When training for an ultra (especially if its you’re first one) the most important thing is getting your body used to spending a long time on you feet. But I get it, not everyone has 5+ hours on a Sunday afternoon to dedicate to a run, and to be honest not many of us would probably want to do that!
Everyones training will be different, and if you are looking to seriously train for an ultra marathon I would suggest investing in a coach to devise a training plan, but here are some hints & tips to help get you started
- Hills – chances are, if you are doing an ultra marathon and it is on the trails, there will be hills! Include hills wherever possible in your training – in your long runs, easy runs, hill sprints etc. They are a great way to help strength train during your runs, and it just means on race day you will feel a little more prepared!
- Back to Back Long Runs – most of us don’t have the time (or the desire!) to head out for multiple 6+ hour runs, and that is absolutely fine and in my opinion not essential for ultra marathon training. Instead, break these runs down into shorter, manageable sessions and just do them on back to back days. So for example, on a Saturday head out for a 2 hour run, and then followed by a 3 hour run on Sunday. Not only will this help to make the runs seem more manageable, but it will also get your body used to running on tired legs.
- Cross Training – Strength & Conditioning should always play a part in training, and training for an ultra is no different! I included two S&C sessions a week and focused on the whole body and included lots of big compound movements such as; deadlifts, weighted squats and lots of core too. One big difference I made is that I invested in my own S&C coach who created workouts specific for me and my goals.
- Get a buddy – as I mentioned earlier, I did a lot of my long runs with friends, which really helps just to make it so much more enjoyable! It can also be great motivation too for those days where you really can’t be bothered to get out and run. And plus you can always plan to go for a coffee/brunch/drink after which is a great incentive!
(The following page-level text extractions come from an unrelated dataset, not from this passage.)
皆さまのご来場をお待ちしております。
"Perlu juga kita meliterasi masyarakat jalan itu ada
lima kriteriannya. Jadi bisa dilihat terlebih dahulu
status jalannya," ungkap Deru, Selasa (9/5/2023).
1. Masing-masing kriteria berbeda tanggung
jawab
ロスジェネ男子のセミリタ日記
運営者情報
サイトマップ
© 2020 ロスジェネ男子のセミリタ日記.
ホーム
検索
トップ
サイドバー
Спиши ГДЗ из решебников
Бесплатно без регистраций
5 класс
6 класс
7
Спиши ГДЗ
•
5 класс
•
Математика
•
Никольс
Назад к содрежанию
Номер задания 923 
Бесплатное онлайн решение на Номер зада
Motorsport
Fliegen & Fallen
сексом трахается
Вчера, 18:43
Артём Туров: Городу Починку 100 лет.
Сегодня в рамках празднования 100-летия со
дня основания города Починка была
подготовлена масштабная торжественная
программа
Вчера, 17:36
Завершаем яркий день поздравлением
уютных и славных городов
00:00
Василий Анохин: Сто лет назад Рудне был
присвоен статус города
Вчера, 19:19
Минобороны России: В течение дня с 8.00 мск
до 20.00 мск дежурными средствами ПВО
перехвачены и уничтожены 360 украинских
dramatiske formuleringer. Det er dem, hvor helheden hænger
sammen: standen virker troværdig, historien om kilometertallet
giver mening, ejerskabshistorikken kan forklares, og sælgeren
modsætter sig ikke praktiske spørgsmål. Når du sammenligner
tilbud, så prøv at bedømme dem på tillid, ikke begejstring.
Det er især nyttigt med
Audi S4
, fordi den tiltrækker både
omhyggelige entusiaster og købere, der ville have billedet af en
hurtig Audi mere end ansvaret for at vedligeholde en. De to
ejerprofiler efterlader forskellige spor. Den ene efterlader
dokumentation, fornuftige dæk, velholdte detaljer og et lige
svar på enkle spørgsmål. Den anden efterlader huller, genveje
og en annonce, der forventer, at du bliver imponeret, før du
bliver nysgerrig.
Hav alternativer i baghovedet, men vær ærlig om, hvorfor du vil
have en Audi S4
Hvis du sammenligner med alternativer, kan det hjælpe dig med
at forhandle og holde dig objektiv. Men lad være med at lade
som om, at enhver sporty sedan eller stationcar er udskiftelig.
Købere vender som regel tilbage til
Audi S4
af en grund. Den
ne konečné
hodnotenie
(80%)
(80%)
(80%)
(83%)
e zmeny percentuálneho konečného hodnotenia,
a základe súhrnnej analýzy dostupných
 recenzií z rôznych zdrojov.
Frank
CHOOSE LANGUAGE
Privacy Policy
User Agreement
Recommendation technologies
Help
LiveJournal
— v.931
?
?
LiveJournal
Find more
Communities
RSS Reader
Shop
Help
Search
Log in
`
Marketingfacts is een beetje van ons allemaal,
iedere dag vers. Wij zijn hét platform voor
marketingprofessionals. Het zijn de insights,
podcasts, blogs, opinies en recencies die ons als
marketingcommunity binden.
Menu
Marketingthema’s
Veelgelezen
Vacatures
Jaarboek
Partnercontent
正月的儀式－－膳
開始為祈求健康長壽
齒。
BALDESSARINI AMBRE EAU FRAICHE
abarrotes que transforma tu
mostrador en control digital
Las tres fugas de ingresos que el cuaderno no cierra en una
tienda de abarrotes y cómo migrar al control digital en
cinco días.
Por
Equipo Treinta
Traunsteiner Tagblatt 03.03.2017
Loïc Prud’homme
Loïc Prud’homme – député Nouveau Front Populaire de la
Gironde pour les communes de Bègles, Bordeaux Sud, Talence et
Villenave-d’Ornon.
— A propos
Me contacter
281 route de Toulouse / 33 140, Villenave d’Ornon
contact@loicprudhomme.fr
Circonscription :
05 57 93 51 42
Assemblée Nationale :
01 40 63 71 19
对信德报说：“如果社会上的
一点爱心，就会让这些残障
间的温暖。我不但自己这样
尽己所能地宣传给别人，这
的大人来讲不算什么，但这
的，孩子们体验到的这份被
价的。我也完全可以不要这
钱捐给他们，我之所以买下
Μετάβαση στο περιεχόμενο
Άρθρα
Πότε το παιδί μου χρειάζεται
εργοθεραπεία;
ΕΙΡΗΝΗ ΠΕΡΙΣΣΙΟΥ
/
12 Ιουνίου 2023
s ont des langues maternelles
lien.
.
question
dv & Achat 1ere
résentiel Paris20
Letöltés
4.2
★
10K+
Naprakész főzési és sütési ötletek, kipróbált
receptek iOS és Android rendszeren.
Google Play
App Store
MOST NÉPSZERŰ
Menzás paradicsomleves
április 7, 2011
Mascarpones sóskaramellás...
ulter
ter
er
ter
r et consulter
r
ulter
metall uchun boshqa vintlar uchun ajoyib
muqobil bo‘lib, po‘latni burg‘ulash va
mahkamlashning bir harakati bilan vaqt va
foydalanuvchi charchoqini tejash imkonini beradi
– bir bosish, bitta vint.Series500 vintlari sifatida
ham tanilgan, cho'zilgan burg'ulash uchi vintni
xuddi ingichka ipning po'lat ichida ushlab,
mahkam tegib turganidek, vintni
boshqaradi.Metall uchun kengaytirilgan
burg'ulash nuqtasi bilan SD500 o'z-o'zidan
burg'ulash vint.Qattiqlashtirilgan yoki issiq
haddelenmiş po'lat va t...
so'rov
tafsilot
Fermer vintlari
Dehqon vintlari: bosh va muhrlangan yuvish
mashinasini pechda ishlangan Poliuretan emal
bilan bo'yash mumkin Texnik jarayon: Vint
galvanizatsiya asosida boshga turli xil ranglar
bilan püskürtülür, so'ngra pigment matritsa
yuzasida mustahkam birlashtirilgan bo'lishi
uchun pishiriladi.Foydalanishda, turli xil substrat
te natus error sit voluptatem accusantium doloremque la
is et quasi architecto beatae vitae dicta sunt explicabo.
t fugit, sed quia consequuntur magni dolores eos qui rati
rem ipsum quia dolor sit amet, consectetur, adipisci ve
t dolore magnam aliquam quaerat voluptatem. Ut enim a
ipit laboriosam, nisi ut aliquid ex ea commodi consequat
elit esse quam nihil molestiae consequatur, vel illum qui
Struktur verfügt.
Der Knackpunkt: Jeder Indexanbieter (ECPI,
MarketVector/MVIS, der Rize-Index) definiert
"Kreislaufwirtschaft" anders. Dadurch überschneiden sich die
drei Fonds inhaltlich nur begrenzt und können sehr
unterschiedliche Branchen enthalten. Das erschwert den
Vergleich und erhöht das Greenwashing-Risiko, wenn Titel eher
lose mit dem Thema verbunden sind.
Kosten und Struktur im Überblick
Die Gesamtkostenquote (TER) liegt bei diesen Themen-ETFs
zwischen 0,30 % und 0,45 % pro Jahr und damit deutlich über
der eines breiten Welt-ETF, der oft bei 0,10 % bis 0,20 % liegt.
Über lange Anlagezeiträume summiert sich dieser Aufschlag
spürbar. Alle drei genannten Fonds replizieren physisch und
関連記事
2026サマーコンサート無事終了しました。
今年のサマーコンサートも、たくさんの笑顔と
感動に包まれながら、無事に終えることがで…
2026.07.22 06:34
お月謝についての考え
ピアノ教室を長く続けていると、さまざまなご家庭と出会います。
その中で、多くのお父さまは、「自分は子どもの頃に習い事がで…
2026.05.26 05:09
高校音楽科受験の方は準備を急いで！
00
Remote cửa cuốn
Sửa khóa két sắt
- Get Exploring – if like me you live in a big city, it might not always seem easy to get out into the trails, BUT there are ways around it! Check out your local parks, follow a river/canal path or sometimes you may need to just jump on a train for an hour to get out of the city and into the countryside!
Whilst writing this, I have realised there is SO much more I could say, and over the next few weeks/months I will 100% share more tips and tricks about how to train for an ultra marathon.
But one of the most important things to remember is… ONLY DO IT IF YOU REALLY WANT TO, NOT BECAUSE EVERYONE ELSE ON INSTAGRAM IS DOING IT! Training and running an ultra marathons is hard and isn’t something that should be taken lightly. If you want to run well and ultimately have a positive race day experience than you need to put in the work leading up to it.
So give yourself time to train, time to adapt and time to fully learn to respect the beauty of long distance endurance running!